══ Records for this exercise ══

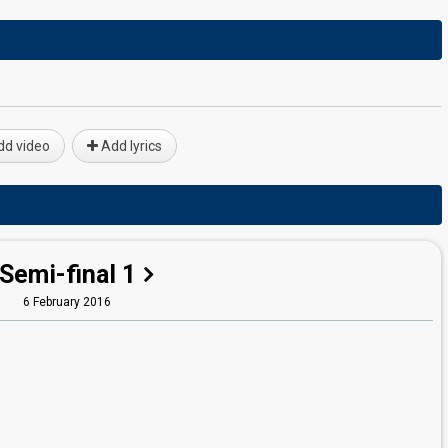
d video
Add lyrics
Semi-final 1
6 February 2016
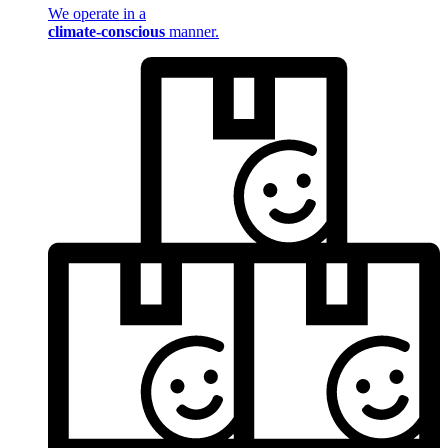
We operate in a
climate-conscious
manner.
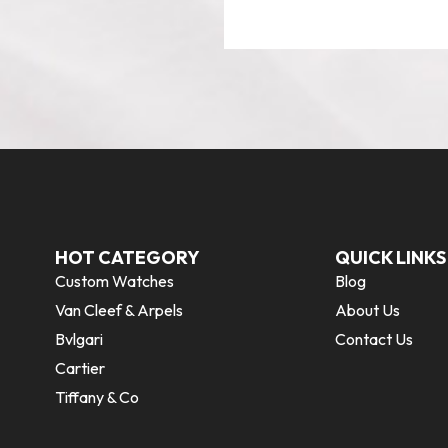
HOT CATEGORY
QUICK LINKS
Custom Watches
Blog
Van Cleef & Arpels
About Us
Bvlgari
Contact Us
Cartier
Tiffany & Co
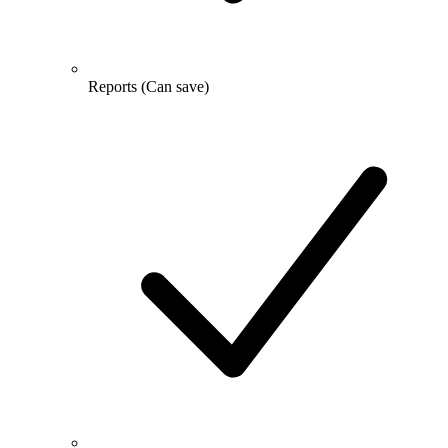
Reports
(Can save)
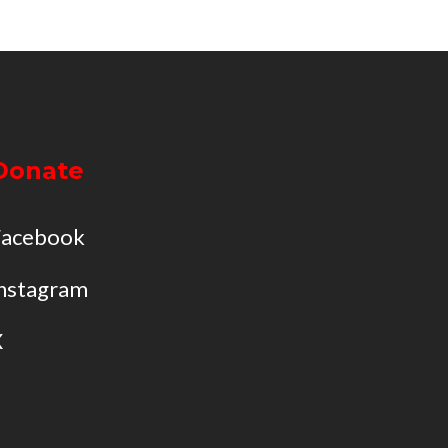
Donate
Facebook
nstagram
X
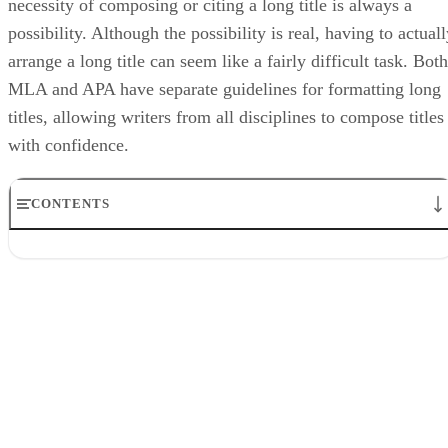
necessity of composing or citing a long title is always a
possibility. Although the possibility is real, having to actual
arrange a long title can seem like a fairly difficult task. Both
MLA and APA have separate guidelines for formatting long
titles, allowing writers from all disciplines to compose titles
with confidence.
CONTENTS
MLA Long Title Formatting
Step 1
Step 2
Step 3
Step 4
APA Long Title Formatting
Step 1
Step 2
Step 3
Step 4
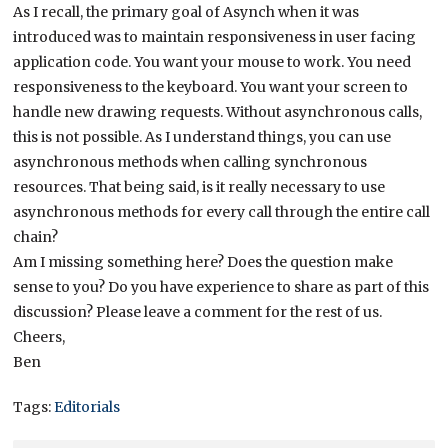
As I recall, the primary goal of Asynch when it was
introduced was to maintain responsiveness in user facing
application code. You want your mouse to work. You need
responsiveness to the keyboard. You want your screen to
handle new drawing requests. Without asynchronous calls,
this is not possible. As I understand things, you can use
asynchronous methods when calling synchronous
resources. That being said, is it really necessary to use
asynchronous methods for every call through the entire call
chain?
Am I missing something here? Does the question make
sense to you? Do you have experience to share as part of this
discussion? Please leave a comment for the rest of us.
Cheers,
Ben
Tags:
Editorials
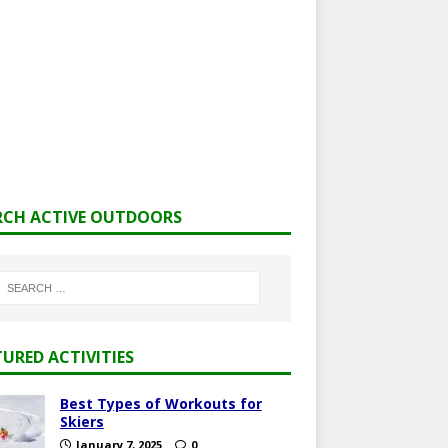
RCH ACTIVE OUTDOORS
TURED ACTIVITIES
Best Types of Workouts for
Skiers
January 7, 2025
0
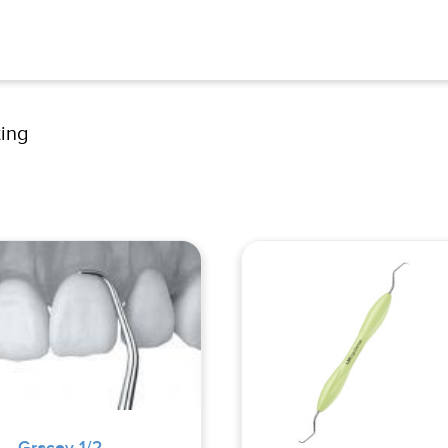
ting
Gracey 1/2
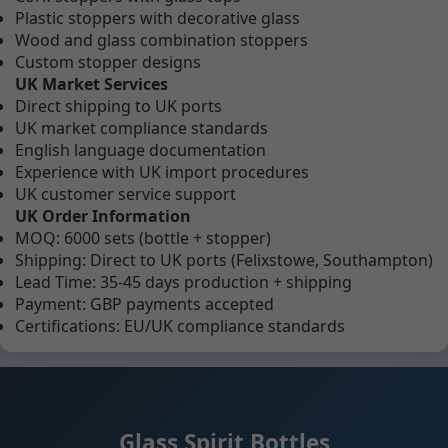
Plastic stoppers with decorative glass
Wood and glass combination stoppers
Custom stopper designs
UK Market Services
Direct shipping to UK ports
UK market compliance standards
English language documentation
Experience with UK import procedures
UK customer service support
UK Order Information
MOQ: 6000 sets (bottle + stopper)
Shipping: Direct to UK ports (Felixstowe, Southampton)
Lead Time: 35-45 days production + shipping
Payment: GBP payments accepted
Certifications: EU/UK compliance standards
Glass Spirit Bottles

═══

- Work to be completed: Answer with a single number, the count of lines above that contain "asynchronous".

- Answer: 3